En quelques mois à peine, le ministre a posé un diagnostic sans complaisance sur l’un des secteurs les plus stratégiques et les plus négligés de l’économie ivoirienne. Ses déplacements successifs sur le site de l’Office d’aide à la commercialisation des produits vivriers d’Abobo PK18 le 22 avril 2026, puis dans les marchés de Treichville et d’Adjamé le lendemain, notamment au Forum des marchés et au marché moderne Farikou Soumahoro, lui ont fourni la matière première de sa réforme : la réalité du terrain, brute et sans filtre.

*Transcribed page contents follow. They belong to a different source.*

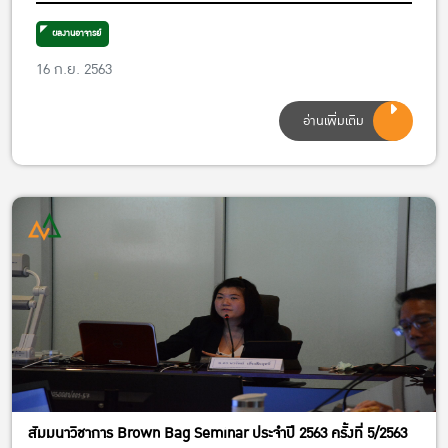
Substitution and Long-Run Economic Growth
in an endogenous model” โดย อ.ดร.ห้องศิลป์ ศรี
ผลงานอาจารย์
เกตุ อาจารย์ประจำภาควิชาเศรษฐศาสตร์ ในวัน
16 ก.ย. 2563
พฤหัสบดีที่ 10 กันยายน 2563 เวลา 10.00–12.00 น.
ณ ห้อง 5628 อาคารปฏิบัติการคณะเศรษฐศาสตร์
อ่านเพิ่มเติม
ม.เกษตรศาสตร์
สัมมนาวิชาการ Brown Bag Seminar ประจำปี 2563 ครั้งที่ 5/2563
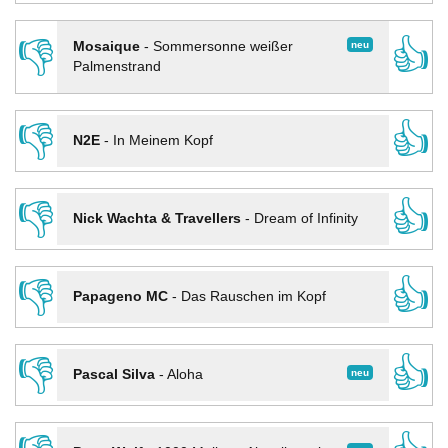
👎
👍
neu
Mosaique
-
Sommersonne weißer
Palmenstrand
👎
👍
N2E
-
In Meinem Kopf
👎
👍
Nick Wachta & Travellers
-
Dream of Infinity
👎
👍
Papageno MC
-
Das Rauschen im Kopf
👎
👍
neu
Pascal Silva
-
Aloha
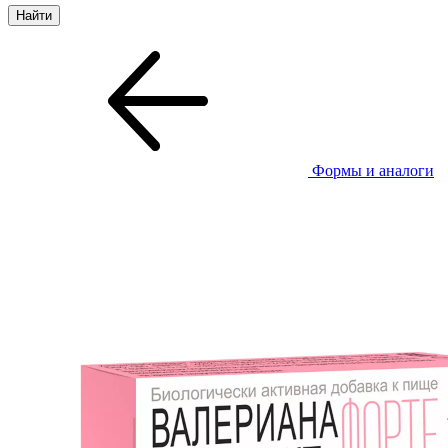
Формы и аналоги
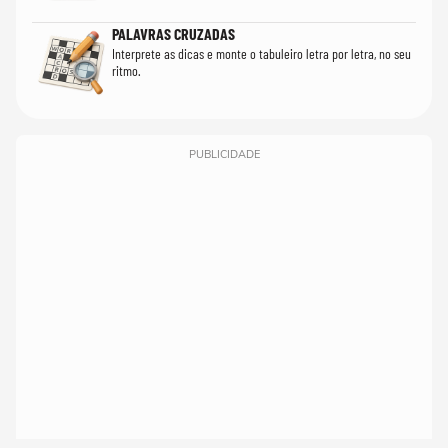
PALAVRAS CRUZADAS
Interprete as dicas e monte o tabuleiro letra por letra, no seu
ritmo.
PUBLICIDADE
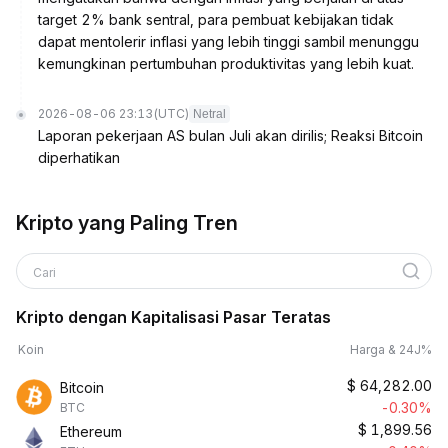
target 2% bank sentral, para pembuat kebijakan tidak
dapat mentolerir inflasi yang lebih tinggi sambil menunggu
kemungkinan pertumbuhan produktivitas yang lebih kuat.
2026-08-06 23:13
(UTC)
Netral
Laporan pekerjaan AS bulan Juli akan dirilis; Reaksi Bitcoin
diperhatikan
Kripto yang Paling Tren
Cari
Kripto dengan Kapitalisasi Pasar Teratas
Koin
Harga & 24J%
$
64,282.00
Bitcoin
-0.30%
BTC
$
1,899.56
Ethereum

Le premier chantier est foncier et il est colossal. L’OCPV, structure créée en 1984 et dont les textes ont été révisés en 2023, disposait à l’origine d’un domaine de plus de 72 hectares sur le site d’Abobo PK18. Il n’en contrôle aujourd’hui qu’une fraction. Le reste a été progressivement occupé de manière irrégulière au fil des années, dans ce mélange d’indifférence institutionnelle et de laisser-aller foncier qui a coûté à l’État ivoirien des dizaines de sites stratégiques depuis l’indépendance. Kallil Konaté ne l’accepte pas. Il a annoncé des actions judiciaires pour récupérer les parcelles squattées et exclu catégoriquement toute idée de relocalisation du site. PK18 reste PK18. Le message est clair : l’État reprend ce qui lui appartient.

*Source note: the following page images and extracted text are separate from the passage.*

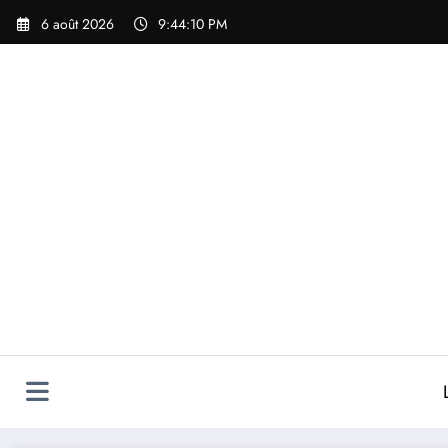
Aller
6 août 2026
9:44:10 PM
au
contenu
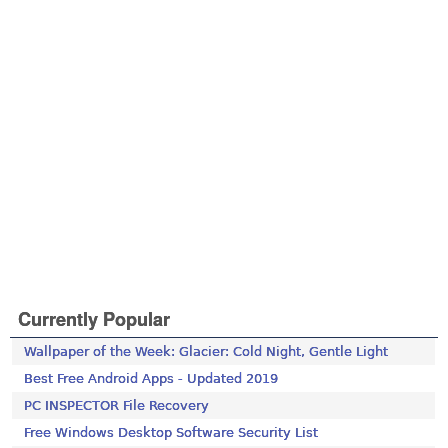
Currently Popular
Wallpaper of the Week: Glacier: Cold Night, Gentle Light
Best Free Android Apps - Updated 2019
PC INSPECTOR File Recovery
Free Windows Desktop Software Security List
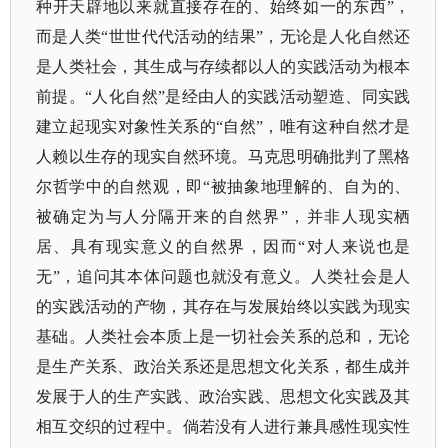
种开天辟地以来就直接存在的、始终如一的东西”，
而是人类“世世代代活动的结果”，无论是人化自然还
是人类社会，其生成与存续都以人的实践活动为根本
前提。“人化自然”是经由人的实践活动塑造、同实践
建立起现实对象性关系的“自然”，唯有这种自然才是
人赖以生存的现实自然环境。马克思明确批判了黑格
尔哲学中的自然观，即“被抽象地理解的、自为的、
被确定为与人分隔开来的自然界”，并非人现实栖
居、具有现实意义的自然界，因而“对人来说也是
无”，追问其本体问题也就没有意义。人类社会是人
的实践活动的产物，其存在与发展始终以实践为现实
基础。人类社会本质上是一切社会关系的总和，无论
是生产关系、政治关系还是思想文化关系，都生成并
发展于人的生产实践、政治实践、思想文化实践及其
相互交织的过程中。倘若没有人进行兼具感性现实性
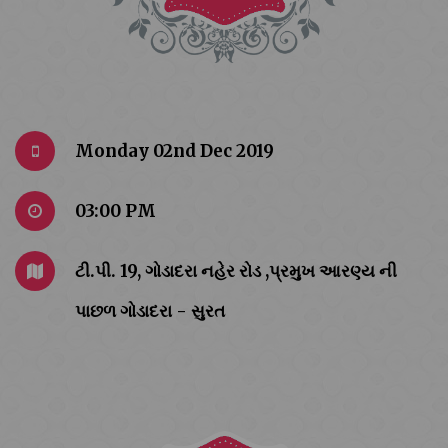
Monday 02nd Dec 2019
03:00 PM
ટી.પી. 19, ગોડાદરા નહેર રોડ ,પ્રમુખ આરણ્ય ની
પાછળ ગોડાદરા - સુરત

Ce que Konaté veut construire sur ces 72 hectares dépasse la simple question foncière. Son ambition est de transformer le site en un pôle agroalimentaire moderne, doté d’infrastructures de stockage, de conservation et de distribution capables d’assurer l’approvisionnement en produits vivriers du Grand Abidjan, dont la population est estimée entre 7 et 10 millions d’habitants selon les sources. Cette mégalopole de l’Afrique de l’Ouest souffre depuis des années d’une chaîne logistique défaillante entre les zones de production agricole et les marchés de consommation urbains. Les pertes post-récolte, estimées entre 20 et 40% selon les filières, représentent un gâchis économique et alimentaire considérable que ni les producteurs ni les consommateurs ne peuvent se permettre. Un centre logistique performant à PK18 est précisément la réponse structurelle à ce problème.

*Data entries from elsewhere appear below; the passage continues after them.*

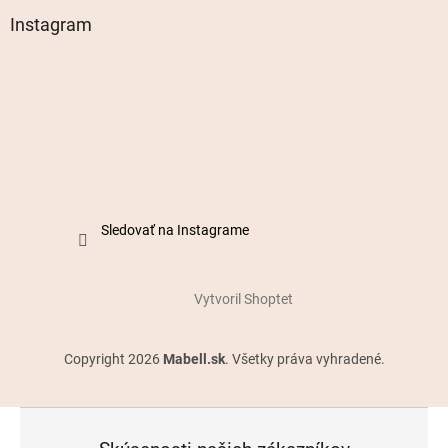
Instagram
Sledovať na Instagrame
Vytvoril Shoptet
Copyright 2026
Mabell.sk
. Všetky práva vyhradené.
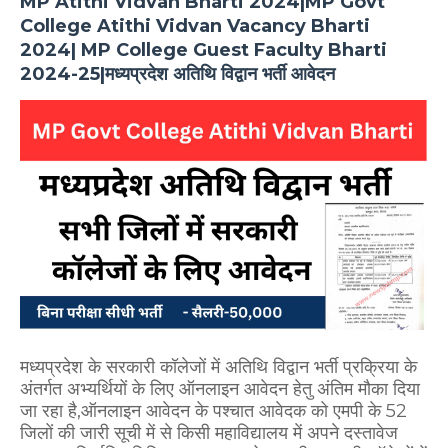
MP Atithi Vidvan Bharti 2024|MP Govt
College Atithi Vidvan Vacancy Bharti
2024| MP College Guest Faculty Bharti
2024-25|मध्यप्रदेश अतिथि विद्वान भर्ती आवेदन
मध्यप्रदेश के सरकारी कॉलेजों में अतिथि विद्वान भर्ती प्रक्रिया के
अंतर्गत अभ्यर्थियों के लिए ऑनलाइन आवेदन हेतु अंतिम मौका दिया
जा रहा है,ऑनलाइन आवेदन के पश्चात आवेदक को एमपी के 52
जिलों की जारी सूची में से किसी महाविद्यालय में अपने दस्तावेज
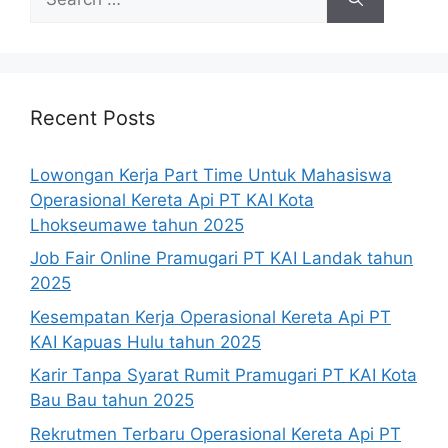
for:
Recent Posts
Lowongan Kerja Part Time Untuk Mahasiswa
Operasional Kereta Api PT KAI Kota
Lhokseumawe tahun 2025
Job Fair Online Pramugari PT KAI Landak tahun
2025
Kesempatan Kerja Operasional Kereta Api PT
KAI Kapuas Hulu tahun 2025
Karir Tanpa Syarat Rumit Pramugari PT KAI Kota
Bau Bau tahun 2025
Rekrutmen Terbaru Operasional Kereta Api PT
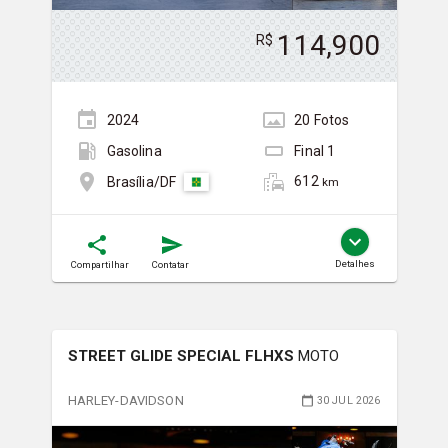
114,900
R$
2024
20
Foto
s
Gasolina
Final
1
612
Brasília/DF
km
Detalhes
Compartilhar
Contatar
STREET GLIDE SPECIAL FLHXS
MOTO
HARLEY-DAVIDSON
30 JUL 2026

Les visites dans les marchés de Treichville et d’Adjamé ont complété ce diagnostic de terrain. Le ministre y a reconnu des avancées notables, notamment la réalisation du marché moderne Farikou Soumahoro à Adjamé, mais il a aussi identifié des insuffisances qui nécessitent des réponses précises dans sa future stratégie. Ces insuffisances sont connues de tous les commerçants qui exercent dans ces marchés : problèmes d’hygiène, d’organisation des flux, d’encombrement des voies d’accès, de gestion des ordures et de cohabitation entre commerce formel et informel.
Pour y répondre, le ministre annonce la mise en place d’un plan directeur destiné à structurer durablement le secteur commercial ivoirien. Ce plan s’articule avec le programme de construction de 155 marchés de proximité actuellement en cours dans le pays, une initiative nationale dont l’OCPV sera l’un des acteurs de coordination. Le directeur de l’office, Gnenyé Adou Bernard, dont le ministre a salué le travail dans l’encadrement de la commercialisation des produits vivriers, se voit ainsi confier un rôle élargi dans le déploiement de cette stratégie nationale.
Ce que Kallil Konaté esquisse en quelques semaines d’action est en réalité une réforme à trois étages. Le premier est judiciaire et foncier : reprendre PK18 par les voies légales. Le deuxième est infrastructurel : bâtir le pôle agroalimentaire et les 155 marchés de proximité. Le troisième est systémique : refondre la chaîne d’approvisionnement du Grand Abidjan pour réduire les pertes, améliorer les revenus des producteurs et stabiliser les prix à la consommation. C’est un programme ambitieux. Il sera jugé sur ses résultats dans les prochains mois.
Pour l’heure, le signal envoyé est le bon. Un ministre qui descend sur le terrain avant de décider depuis son bureau est déjà un ministre différent. Les marchés d’Abidjan attendent la suite.